Era quase inconcebível para a maior parte dos neurologistas que o cérebro animal fosse gastar parte de seus nutrientes e mecanismos simplesmente para elaborar um receptor para uma substância provinda de uma planta. Tal como com a morfina, a descoberta de receptores biológicos para cannabinóides exógenos levantou a possibilidade para a existência de cannabinóides endógenos. Muitos químicos e bioquímicos, então, focaram seus esforço no sentido de descobrir candidatos a ocupar esta posição: cannabinóides endógenos.

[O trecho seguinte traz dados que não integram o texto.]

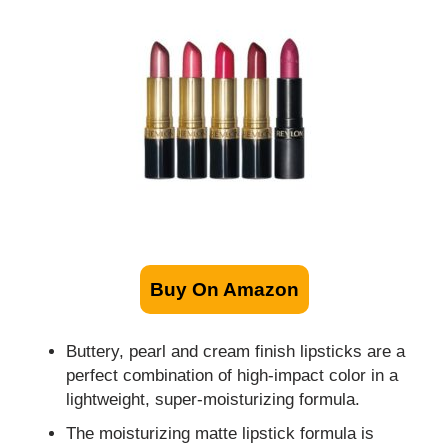
Buy On Amazon
Buttery, pearl and cream finish lipsticks are a
perfect combination of high-impact color in a
lightweight, super-moisturizing formula.
The moisturizing matte lipstick formula is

O primeiro ligante cannabinóide endógeno a ser isolado foi a etanolamida da arachidonila, chamada de anandamida. O nome vem da palavra "ananda", cujo significa em sânscrito é "prazer". Tão logo esta descoberta foi anunciada, centenas de veículos de comunicação publicaram manchetes como "Descoberta a molécula do prazer", ou "Cérebro produz maconha". Obviamente, um péssimo jornalismo científico, como sempre. Na verdade, a anandamida tem poucos efeitos similares ao THC, além de ser facilmente hidrolisada quando em contato com o receptor. Porém, várias situações estimulam o organismo a despejar grandes quantidades de anandamida nas fendas sinápticas: autores sugerem que esta droga esteja relacionada a momentos de relaxamento, prazer e calma. Um derivado sintético da anandamida - a metanandamida - possui uma potência mais elevada e maior estabilidade e mostrou-se portadora de grande efeito fisiológico. Outros derivados eicosanóides capazes de se ligarem aos receptores cannabinóides já foram isolados dos mais distintos tecidos humanos. Entre estes, o 2-arachidoniglicerol, considerado um dos mais potentes cannabinóides endógenos.